11. Aux termes de l’article L. 612-6 du code de l’entrée et du séjour des étrangers et du droit d’asile : « Lorsqu’aucun délai de départ volontaire n’a été accordé à l’étranger, l’autorité administrative assortit la décision portant obligation de quitter le territoire français d’une interdiction de retour sur le territoire français. Des circonstances humanitaires peuvent toutefois justifier que l’autorité administrative n’édicte pas d’interdiction de retour. / Les effets de cette interdiction cessent à l’expiration d’une durée, fixée par l’autorité administrative, qui ne peut excéder cinq ans à compter de l’exécution de l’obligation de quitter le territoire français, et dix ans en cas de menace grave pour l’ordre public. » Aux termes de l’article L. 612-10 du même code : « Pour fixer la durée des interdictions de retour mentionnées aux articles L. 612-6 et L. 612-7, l’autorité administrative tient compte de la durée de présence de l’étranger sur le territoire français, de la nature et de l’ancienneté de ses liens avec la France, de la circonstance qu’il a déjà fait l’objet ou non d’une mesure d’éloignement et de la menace pour l’ordre public que représente sa présence sur le territoire français. () ».
12. Il résulte de ces dispositions que, lorsque le préfet prend, à l’encontre d’un étranger, une décision portant obligation de quitter le territoire français ne comportant aucun délai de départ, ou lorsque l’étranger n’a pas respecté le délai qui lui était imparti pour satisfaire à cette obligation, il appartient au préfet d’assortir sa décision d’une interdiction de retour sur le territoire français, sauf dans le cas où des circonstances humanitaires y feraient obstacle. Seule la durée de cette interdiction de retour doit être appréciée au regard des quatre critères énumérés par l’article L. 612-10 du code de l’entrée et du séjour des étrangers et du droit d’asile, à savoir la durée de la présence de l’étranger sur le territoire français, la nature et l’ancienneté de ses liens avec la France, l’existence ou non d’une précédente mesure d’éloignement et, le cas échéant, la menace pour l’ordre public que constitue sa présence sur le territoire.
13. D’une part, le préfet a refusé d’accorder un délai de départ volontaire à M. C qui se trouve donc dans le cas où, en application de l’article L. 612-6 du code de l’entrée et du séjour des étrangers et du droit d’asile, il fait l’objet d’une interdiction de retour sur le territoire français. Le requérant ne justifie d’aucune circonstance humanitaire faisant obstacle à ce qu’une telle mesure soit prise à son encontre.

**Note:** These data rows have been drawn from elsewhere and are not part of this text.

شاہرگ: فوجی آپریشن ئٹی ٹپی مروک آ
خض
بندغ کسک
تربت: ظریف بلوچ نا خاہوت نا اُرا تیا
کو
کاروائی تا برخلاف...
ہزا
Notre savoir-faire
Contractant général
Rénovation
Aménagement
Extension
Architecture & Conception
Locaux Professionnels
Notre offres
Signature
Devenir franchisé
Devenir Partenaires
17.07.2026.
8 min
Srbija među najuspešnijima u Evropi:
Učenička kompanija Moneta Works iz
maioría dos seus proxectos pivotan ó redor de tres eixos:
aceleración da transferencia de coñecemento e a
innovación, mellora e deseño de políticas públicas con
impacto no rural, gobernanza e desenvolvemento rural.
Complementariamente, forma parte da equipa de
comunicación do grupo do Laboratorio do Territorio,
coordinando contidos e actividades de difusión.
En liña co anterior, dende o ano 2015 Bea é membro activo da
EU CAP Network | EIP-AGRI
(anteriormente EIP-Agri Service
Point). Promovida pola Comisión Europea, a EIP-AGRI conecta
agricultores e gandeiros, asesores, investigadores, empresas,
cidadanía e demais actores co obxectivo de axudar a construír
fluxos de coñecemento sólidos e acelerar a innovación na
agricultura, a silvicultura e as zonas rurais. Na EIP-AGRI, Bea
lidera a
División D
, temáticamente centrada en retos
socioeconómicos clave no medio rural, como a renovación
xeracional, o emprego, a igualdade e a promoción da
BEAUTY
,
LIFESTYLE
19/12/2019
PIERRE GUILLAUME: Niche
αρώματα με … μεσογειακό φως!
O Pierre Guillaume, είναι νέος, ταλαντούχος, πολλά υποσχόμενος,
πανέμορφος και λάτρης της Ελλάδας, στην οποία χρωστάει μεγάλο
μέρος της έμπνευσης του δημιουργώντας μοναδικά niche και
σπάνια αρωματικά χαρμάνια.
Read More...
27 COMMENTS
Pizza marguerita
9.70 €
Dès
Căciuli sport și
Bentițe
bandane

D’autre part, pour les mêmes motifs que ceux exposés au point 7 du présent jugement, les moyens tirés de la méconnaissance des stipulations de l’article 8 de la convention européenne de sauvegarde des droits de l’homme et des libertés fondamentales et de l’erreur manifeste d’appréciation des conséquences de la décision en litige sur la situation de M. C ne peuvent qu’être écartés.
14. Il résulte de tout ce qui précède que les conclusions présentées par M. C tendant à l’annulation de l’arrêté du préfet du Val d’Oise doivent être rejetées, ainsi que, par voie de conséquence, ses conclusions aux fins d’injonction et celles présentées au titre de l’article L. 761-1 du code de justice administrative.
D E C I D E :
Article 1er : La requête de M. C est rejetée.

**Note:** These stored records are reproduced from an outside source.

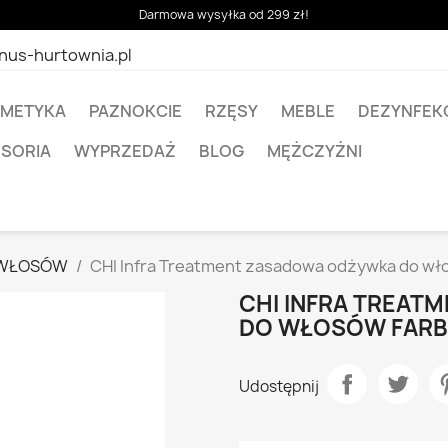
Darmowa wysyłka od 299 zł!
nus-hurtownia.pl
METYKA
PAZNOKCIE
RZĘSY
MEBLE
DEZYNFEK
ESORIA
WYPRZEDAŻ
BLOG
MĘŻCZYŻNI
 WŁOSÓW
CHI Infra Treatment zasadowa odżywka do w
CHI INFRA TREA
DO WŁOSÓW FARB
Udostępnij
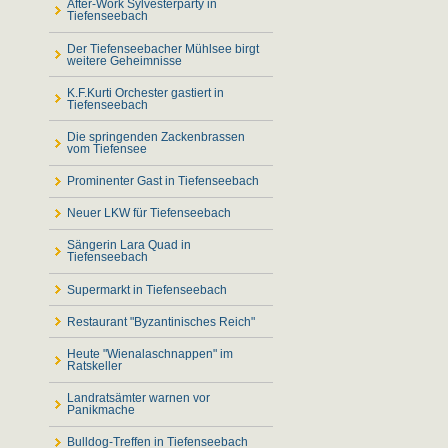
After-Work Sylvesterparty in
Tiefenseebach
Der Tiefenseebacher Mühlsee birgt
weitere Geheimnisse
K.F.Kurti Orchester gastiert in
Tiefenseebach
Die springenden Zackenbrassen
vom Tiefensee
Prominenter Gast in Tiefenseebach
Neuer LKW für Tiefenseebach
Sängerin Lara Quad in
Tiefenseebach
Supermarkt in Tiefenseebach
Restaurant "Byzantinisches Reich"
Heute "Wienalaschnappen" im
Ratskeller
Landratsämter warnen vor
Panikmache
Bulldog-Treffen in Tiefenseebach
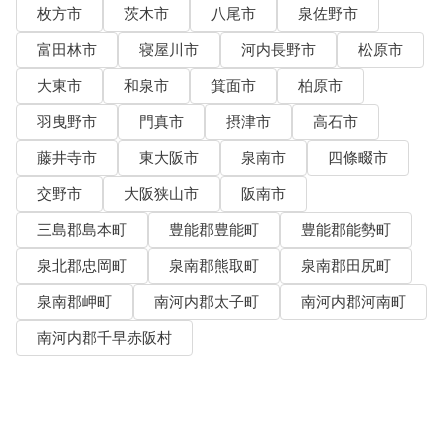
枚方市
茨木市
八尾市
泉佐野市
富田林市
寝屋川市
河内長野市
松原市
大東市
和泉市
箕面市
柏原市
羽曳野市
門真市
摂津市
高石市
藤井寺市
東大阪市
泉南市
四條畷市
交野市
大阪狭山市
阪南市
三島郡島本町
豊能郡豊能町
豊能郡能勢町
泉北郡忠岡町
泉南郡熊取町
泉南郡田尻町
泉南郡岬町
南河内郡太子町
南河内郡河南町
南河内郡千早赤阪村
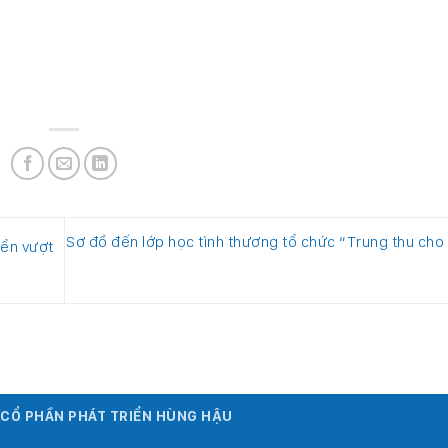
Sơ đồ đến lớp học tình thương tổ chức “Trung thu cho
iển vượt
Y CỔ PHẦN PHÁT TRIỂN HÙNG HẬU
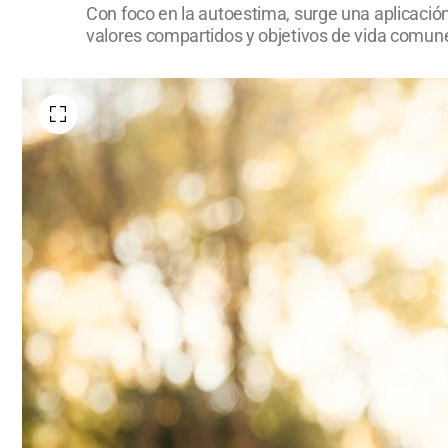
Con foco en la autoestima, surge una aplicació
valores compartidos y objetivos de vida comun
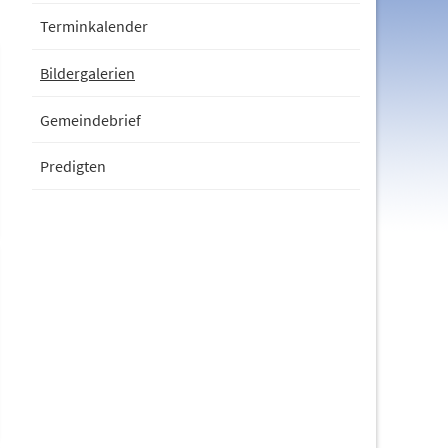
Terminkalender
Bildergalerien
Gemeindebrief
Predigten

Article 2 : Le présent jugement sera notifié à M. A C et au préfet du Val-d’Oise.
Délibéré après l’audience du 16 juin 2025, à laquelle siégeaient :
— Mme Rollet-Perraud, présidente,
— M. Marmier, premier conseiller,
— Mme Silvani, première conseillère.
Rendu public par mise à disposition au greffe le 4 juillet 2025.
La présidente-rapporteure,
Signé
C. Rollet-Perraud
L’assesseur le plus ancien,
Signé
A. Marmier
La greffière,
Signé
S. Traore
La République mande et ordonne au préfet du Val-d’Oise en ce qui le concerne ou à tous commissaires de justice à ce requis en ce qui concerne les voies de droit commun, contre les parties privées, de pourvoir à l’exécution de la présente décision.